Fin du "variant Alpha"

Publié le par Bernard LUSSET

Depuis les années 50, le continent africain a connu environ 200 coups d'état mais cette fâcheuse habitude aurait tendance à s'atténuer ces dernières années. Fâcheuse habitude ? Voire...

Faut-il vraiment pleurer par exemple la chute d'Alpha Condé en Guinée lui qui, après avoir payé personnellement un lourd tribu à son combat pour la liberté, a fini comme d'autres, scotché au pouvoir et à ses attributs, indécrochable, indécrottable. Les 30 millions d'euros en liquide (!) retrouvés, dit-on, dans sa chambre y étaient-ils pour quelque chose ?

Après avoir juré-craché qu'il ne se représenterait pas, il s'est fait réélire à 80 ans passés en 2020, cédant au "syndrome du 3ème mandat" et enclenchant ce qu'on appelle désormais en Afrique un "coup d'Etat constitutionnel" pour le distinguer des coups de forces militaires.

Qu'une intervention militaire vienne défaire ce que le suffrage universel a construit est évidemment un processus choquant en soi. Mais qui peut dire que le scrutin de 2020 a été libre et transparent en Guinée ?

Le lieutenant-colonel Mamady Doumbouya, ancien de la Légion étrangère, n'avait-il que le rétablissement de la démocratie en tête pour renverser celui qu'un journal sénégalais a drôlement appelé le "variant Alpha" ? Les litiges ethniques, le partage des richesses du sous-sol guinéen (bauxite, or, fer et diamant), les frustrations ou les rivalités personnelles pourraient être autant de motivations : l'histoire montre partout que ce genre de motifs joue souvent un rôle aussi important que les grands principes mis en avant dans les discours.

Les langues commençant à se délier, on apprend d'ailleurs que le lieutenant-colonel putschiste, patron des Forces Spéciales Guinéennes, était tellement jaloux de l'indépendance de son groupe à l'égard du pouvoir qu'Alpha Condé aurait autorisé son arrestation quelques jours seulement avant le coup d'état. Ceci explique peut-être cela.

Ainsi va la construction de la démocratie, en Afrique comme ailleurs : c'est un très long chemin, chaotique et brutal à souhait, imprévisible, décevant souvent, enthousiasmant parfois. Mais c'est le seul chemin.

***

Face au coup de force des militaires, les condamnations internationales se sont multipliées. Comme d'habitude, serait-on tenté de dire. Mais condamner à Conakry ce qu'on a accepté quelques semaines plus tôt à N'Djamena ou Bamako ? Une fois de plus, les instances régionales et internationales apparaissent comme un syndicat de chefs d'Etat cédant à la real politik (lire ici).

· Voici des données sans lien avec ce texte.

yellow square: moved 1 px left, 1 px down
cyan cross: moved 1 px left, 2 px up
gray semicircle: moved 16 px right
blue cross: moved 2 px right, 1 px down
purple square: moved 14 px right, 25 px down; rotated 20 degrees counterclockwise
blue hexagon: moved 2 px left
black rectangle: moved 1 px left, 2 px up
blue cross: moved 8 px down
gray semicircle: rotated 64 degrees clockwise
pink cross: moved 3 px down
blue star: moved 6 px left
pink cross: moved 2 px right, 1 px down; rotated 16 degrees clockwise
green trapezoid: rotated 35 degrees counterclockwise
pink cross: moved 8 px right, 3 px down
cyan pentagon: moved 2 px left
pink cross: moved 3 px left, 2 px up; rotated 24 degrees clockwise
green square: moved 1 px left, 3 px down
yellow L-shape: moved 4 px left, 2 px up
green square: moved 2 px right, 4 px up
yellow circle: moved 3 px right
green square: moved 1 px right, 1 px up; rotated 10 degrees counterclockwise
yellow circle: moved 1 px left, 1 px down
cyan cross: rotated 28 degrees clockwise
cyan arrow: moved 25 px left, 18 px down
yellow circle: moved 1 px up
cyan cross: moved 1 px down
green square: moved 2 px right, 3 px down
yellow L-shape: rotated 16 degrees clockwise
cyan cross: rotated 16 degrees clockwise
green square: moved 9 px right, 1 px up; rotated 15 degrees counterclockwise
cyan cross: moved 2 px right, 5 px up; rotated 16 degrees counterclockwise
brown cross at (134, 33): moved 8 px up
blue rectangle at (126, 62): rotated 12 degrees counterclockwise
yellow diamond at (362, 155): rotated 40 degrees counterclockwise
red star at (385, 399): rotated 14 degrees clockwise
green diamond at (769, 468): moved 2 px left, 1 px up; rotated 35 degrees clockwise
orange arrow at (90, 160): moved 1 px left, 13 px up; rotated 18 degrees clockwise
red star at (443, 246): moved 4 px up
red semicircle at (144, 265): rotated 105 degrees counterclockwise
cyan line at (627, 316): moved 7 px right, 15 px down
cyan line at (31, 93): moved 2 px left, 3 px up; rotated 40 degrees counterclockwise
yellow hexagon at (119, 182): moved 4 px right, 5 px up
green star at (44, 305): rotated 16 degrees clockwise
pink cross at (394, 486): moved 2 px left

Or, à fermer ainsi les yeux sur les manquements de certains de leurs membres en matière de gouvernance, ces instances multilatérales en sont réduites à défendre de manière pavlovienne les dirigeants en place et à émettre de mièvres et inutiles condamnations des coups d'Etat lorsqu'ils surviennent.

Ce faisant, elles entretiennent un sentiment d'impunité chez les uns comme chez les autres, privant en outre d'une régulation internationale pourtant indispensable les peuples qui sont toujours les principales victimes des soubresauts historiques de leur pays.